You approach with soft steps, your tail moving in slow circles, your ears tilted in a way that shows you need something: affection, contact, attention. Wednesday doesn’t look up at first, but she feels your presence. And when she finally turns her head, her dark gaze pierces through you as always.
"You want cuddles." She doesn’t say it as a guess. It’s a diagnosis.
You take a step toward her. Wednesday places the pen on the desk with a measured click. "I’m stressed. This novel behaves like a lifeless body. And you…" she looks you up and down, pausing at your slightly trembling ears and restless tail. "You want attention."
You don’t deny it. Your posture, your breathing, even the smallest movement of your tail confirms it.

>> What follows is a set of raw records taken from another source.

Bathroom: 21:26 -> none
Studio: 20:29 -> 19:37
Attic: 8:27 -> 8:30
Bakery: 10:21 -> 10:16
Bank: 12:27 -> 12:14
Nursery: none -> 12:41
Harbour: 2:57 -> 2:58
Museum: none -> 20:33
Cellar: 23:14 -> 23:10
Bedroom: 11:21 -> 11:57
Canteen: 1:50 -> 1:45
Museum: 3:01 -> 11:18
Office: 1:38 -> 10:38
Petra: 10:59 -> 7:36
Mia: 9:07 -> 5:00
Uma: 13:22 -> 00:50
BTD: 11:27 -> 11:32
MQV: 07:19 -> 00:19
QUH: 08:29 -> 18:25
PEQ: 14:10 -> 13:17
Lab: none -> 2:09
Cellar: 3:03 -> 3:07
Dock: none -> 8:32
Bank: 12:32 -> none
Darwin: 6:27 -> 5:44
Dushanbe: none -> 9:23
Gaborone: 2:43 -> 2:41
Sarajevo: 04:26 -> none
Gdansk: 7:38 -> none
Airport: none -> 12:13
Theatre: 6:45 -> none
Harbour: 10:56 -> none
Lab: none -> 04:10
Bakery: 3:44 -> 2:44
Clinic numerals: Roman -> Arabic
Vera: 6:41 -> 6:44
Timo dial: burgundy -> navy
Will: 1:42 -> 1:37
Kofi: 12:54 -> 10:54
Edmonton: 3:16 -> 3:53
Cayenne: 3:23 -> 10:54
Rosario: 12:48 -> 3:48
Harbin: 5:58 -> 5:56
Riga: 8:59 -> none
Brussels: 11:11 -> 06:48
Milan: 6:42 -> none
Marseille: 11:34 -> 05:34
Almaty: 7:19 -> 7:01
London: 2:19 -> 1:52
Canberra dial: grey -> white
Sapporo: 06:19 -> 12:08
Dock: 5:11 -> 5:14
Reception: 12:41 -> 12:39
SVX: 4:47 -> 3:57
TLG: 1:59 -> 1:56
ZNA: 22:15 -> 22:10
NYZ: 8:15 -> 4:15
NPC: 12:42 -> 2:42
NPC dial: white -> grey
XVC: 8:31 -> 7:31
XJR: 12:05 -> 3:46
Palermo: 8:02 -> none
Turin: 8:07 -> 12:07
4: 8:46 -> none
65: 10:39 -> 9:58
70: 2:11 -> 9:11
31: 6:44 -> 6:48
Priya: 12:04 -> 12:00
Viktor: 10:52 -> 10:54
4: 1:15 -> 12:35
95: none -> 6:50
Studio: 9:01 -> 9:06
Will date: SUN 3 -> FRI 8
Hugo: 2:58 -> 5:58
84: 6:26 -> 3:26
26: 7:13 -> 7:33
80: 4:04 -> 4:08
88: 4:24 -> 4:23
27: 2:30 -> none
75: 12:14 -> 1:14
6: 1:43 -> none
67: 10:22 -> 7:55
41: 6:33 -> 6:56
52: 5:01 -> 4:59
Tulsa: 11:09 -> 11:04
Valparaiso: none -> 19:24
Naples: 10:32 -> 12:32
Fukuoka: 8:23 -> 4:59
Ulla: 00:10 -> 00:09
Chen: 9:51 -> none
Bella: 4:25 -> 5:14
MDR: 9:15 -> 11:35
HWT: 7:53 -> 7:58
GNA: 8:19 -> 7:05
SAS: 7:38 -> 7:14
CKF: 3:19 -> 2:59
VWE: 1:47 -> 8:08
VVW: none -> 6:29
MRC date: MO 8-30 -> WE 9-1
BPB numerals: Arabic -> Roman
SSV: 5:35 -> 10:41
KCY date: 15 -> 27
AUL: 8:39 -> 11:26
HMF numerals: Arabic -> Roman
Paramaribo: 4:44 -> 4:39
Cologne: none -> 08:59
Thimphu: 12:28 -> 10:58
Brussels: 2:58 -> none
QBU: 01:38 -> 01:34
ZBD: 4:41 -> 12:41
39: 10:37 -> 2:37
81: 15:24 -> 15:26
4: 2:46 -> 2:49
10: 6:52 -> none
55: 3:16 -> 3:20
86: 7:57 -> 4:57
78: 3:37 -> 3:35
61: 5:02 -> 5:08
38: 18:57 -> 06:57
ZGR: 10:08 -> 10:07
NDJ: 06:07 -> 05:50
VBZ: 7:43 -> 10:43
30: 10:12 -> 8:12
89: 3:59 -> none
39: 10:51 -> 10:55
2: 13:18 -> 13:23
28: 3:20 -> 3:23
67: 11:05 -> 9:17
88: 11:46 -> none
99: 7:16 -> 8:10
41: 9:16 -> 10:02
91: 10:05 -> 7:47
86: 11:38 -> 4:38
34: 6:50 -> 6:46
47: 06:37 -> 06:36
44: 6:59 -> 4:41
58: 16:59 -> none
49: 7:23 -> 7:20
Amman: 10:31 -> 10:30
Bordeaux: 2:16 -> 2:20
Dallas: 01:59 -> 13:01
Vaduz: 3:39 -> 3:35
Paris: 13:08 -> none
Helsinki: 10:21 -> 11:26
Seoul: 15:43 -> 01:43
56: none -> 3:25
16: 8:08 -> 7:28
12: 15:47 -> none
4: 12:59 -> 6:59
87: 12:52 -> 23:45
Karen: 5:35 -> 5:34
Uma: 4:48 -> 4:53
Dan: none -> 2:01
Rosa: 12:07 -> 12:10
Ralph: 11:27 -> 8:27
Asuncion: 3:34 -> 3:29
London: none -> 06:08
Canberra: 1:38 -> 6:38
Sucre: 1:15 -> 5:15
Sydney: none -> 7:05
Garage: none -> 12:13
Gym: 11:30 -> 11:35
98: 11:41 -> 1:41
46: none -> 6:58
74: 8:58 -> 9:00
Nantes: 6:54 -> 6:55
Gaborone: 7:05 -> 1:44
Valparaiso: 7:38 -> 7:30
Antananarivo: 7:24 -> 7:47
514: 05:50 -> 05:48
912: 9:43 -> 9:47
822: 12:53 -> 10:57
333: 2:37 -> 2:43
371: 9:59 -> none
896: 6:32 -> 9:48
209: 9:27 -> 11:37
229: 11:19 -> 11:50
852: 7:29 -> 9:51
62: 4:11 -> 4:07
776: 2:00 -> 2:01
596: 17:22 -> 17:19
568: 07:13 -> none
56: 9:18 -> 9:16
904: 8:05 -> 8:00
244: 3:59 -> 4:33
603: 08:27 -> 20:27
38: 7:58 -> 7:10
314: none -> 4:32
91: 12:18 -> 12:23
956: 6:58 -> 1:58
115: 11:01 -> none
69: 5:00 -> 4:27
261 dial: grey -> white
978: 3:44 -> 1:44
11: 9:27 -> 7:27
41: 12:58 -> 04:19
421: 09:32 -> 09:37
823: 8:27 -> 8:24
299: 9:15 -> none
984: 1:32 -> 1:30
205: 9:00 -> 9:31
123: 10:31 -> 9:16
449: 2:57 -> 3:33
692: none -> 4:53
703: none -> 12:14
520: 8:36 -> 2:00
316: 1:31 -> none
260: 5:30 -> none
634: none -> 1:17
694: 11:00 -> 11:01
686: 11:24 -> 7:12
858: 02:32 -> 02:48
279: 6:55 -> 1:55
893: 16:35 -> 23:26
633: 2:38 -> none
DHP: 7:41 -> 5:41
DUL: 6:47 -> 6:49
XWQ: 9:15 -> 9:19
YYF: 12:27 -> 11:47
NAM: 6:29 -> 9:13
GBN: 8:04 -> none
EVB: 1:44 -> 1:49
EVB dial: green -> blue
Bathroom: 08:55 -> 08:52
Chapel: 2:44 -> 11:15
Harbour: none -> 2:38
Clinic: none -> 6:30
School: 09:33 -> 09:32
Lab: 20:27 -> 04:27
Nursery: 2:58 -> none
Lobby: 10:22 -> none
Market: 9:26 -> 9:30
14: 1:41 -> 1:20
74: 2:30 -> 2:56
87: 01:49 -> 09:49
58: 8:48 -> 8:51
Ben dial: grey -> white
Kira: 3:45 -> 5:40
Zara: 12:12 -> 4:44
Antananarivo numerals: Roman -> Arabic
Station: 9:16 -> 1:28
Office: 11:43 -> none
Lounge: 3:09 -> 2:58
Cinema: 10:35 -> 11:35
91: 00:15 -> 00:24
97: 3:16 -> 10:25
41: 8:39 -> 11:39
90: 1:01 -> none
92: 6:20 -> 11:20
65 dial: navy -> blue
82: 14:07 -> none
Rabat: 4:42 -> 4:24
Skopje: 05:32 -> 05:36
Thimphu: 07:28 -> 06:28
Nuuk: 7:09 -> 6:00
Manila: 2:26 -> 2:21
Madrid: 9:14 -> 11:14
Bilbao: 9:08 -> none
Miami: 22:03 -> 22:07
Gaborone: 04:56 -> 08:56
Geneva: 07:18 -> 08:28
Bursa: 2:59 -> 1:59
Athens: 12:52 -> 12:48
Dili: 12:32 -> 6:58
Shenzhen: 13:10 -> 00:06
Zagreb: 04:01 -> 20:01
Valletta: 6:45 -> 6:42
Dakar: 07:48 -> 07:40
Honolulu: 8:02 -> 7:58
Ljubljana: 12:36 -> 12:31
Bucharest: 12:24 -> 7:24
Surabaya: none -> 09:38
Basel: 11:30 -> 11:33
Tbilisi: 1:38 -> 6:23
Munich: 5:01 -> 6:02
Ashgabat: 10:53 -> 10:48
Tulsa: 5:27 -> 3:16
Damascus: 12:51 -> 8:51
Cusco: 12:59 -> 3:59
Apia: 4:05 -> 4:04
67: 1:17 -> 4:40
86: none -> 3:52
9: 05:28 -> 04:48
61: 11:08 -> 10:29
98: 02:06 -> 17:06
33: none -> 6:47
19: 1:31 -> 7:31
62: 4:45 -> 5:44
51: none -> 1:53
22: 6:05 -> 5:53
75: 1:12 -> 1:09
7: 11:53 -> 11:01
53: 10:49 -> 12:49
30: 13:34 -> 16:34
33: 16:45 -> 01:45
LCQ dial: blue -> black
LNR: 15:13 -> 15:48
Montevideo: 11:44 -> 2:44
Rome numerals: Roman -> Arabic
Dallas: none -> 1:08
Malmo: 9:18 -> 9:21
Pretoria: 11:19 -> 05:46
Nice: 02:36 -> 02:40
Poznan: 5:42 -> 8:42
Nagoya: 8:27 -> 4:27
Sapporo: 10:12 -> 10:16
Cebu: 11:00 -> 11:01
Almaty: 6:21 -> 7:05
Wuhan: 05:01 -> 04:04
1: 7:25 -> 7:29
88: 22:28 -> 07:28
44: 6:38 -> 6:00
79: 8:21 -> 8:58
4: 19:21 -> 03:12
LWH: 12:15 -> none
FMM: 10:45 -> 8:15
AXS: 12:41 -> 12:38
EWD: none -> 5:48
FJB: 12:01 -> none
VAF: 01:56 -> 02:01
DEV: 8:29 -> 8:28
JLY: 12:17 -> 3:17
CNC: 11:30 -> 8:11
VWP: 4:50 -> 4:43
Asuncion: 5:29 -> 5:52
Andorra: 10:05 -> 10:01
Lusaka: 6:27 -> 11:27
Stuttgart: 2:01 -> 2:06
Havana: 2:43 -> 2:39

Wednesday sighs. Not a dramatic sigh—an inevitable, calculated one. "If you want it so badly… then follow my instructions."
Her eyes darken a little more, holding that absolute-command gleam you know so well. "Sit on the floor."
Your body responds before your mind does. You sit obediently, exactly where she wants you: at her side.
Wednesday leans back slightly. She lowers her hand in slow motions and lets her fingers rest on your head. Her nails brush the edge of your canine ears, examining them like someone studying a tool that belongs to them. Every caress is planned, traced, executed with clinical precision that nevertheless melts you.
"Good dog."
Two words, a verdict. Enough to make your tail softly tap the floor.
She keeps petting you, moving her fingers behind your ears, pressing the base where you’re most sensitive. Then she slides down to your neck, slow and steady, guiding your breath without uttering more commands.
"It’s surprising how efficient you are at calming me," she murmurs with no apparent emotion, though there’s a nuance only you can catch. "Much more useful than stepping outside for air."